LUSH tells us why we're still needed in the fight against animal testing

It’s a term we’re all now quite familiar with – especially since it’s been popping up in the news more often than not this year. We spoke to Hilary Jones, Ethics Director at LUSH, to break down what’s involved in animal testing and what we can do to help put a stop to it.

What Is Animal Testing?

Animal testing refers to procedures that are performed on living animals, usually for the purpose of furthering research into basic biology and diseases, assessing medicinal products and testing the safety of consumer products like cosmetics, household cleaners, food additives, pharmaceuticals and industrial chemicals. All procedures can potentially cause these animals physical pain and stress, as well as a lot of suffering – and while some animals are reused for later experiments, many are killed at the end of the experiment they are used for.

Animal testing happens in a vast range of areas, from testing medicines, armaments and defence testing, toxicity testing of everyday chemicals and ingredients and, unfortunately, even cosmetics,’ adds Hilary. ‘In the UK, Europe and North America the most common misconception is the belief that all animal testing ended with the ban on cosmetics testing in Europe.’

Hilary Jones

Hilary Jones, Ethics Director at LUSH

What are the drawbacks of animal testing?

‘It goes without saying that animal testing involves great suffering to the animals used, but beyond that animals are also not very good models to show what effects will happen in humans, due to the many differences between species,’ says Hilary.

This means there could be adverse effect for humans as well as the animals that are being tested on. ‘Not only is there potential risk to humans where safety testing has been conducted on animals rather than human modelling, but there is also a holding back of progress. All new medicines are tested first on animals, and only when shown to be safe in animals can they progress to human studies. This is likely screening out many advances in human biology, where the tested drug had unwanted effects on animals and therefore could not progress to human testing. Aspirin is often held up as an example of this, because if it were a new development today it would likely have never progressed to humans due to the ill effects it would have shown on many animals.’

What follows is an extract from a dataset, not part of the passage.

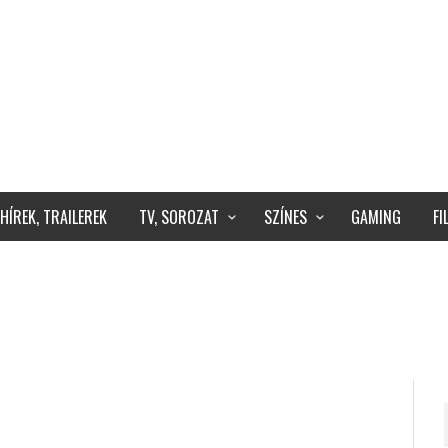
HÍREK, TRAILEREK
TV, SOROZAT
SZÍNES
GAMING
F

It’s also quite well known that animal testing is expensive and uses a lot of resources (the main one being the animals themselves). ‘Animal testing is an intensive practice. It is expensive and wasteful, requires the mass breeding of millions of animals and all the resources that husbandry requires. It has high energy use and large outputs of waste; all to produce data that is not relevant to humans.’

So, what’s stopping us from making the change? ‘The move to more modern, human relevant tests requires re-training of scientific staff and laboratories being redesigned and equipped to undertake these new types of tests. It is thought that because of the whole historic infrastructure, uptake of new test methodologies is slower than it could be and even resisted to some degree.’

Man wearing black tote bag

Are there any alternatives to animal testing?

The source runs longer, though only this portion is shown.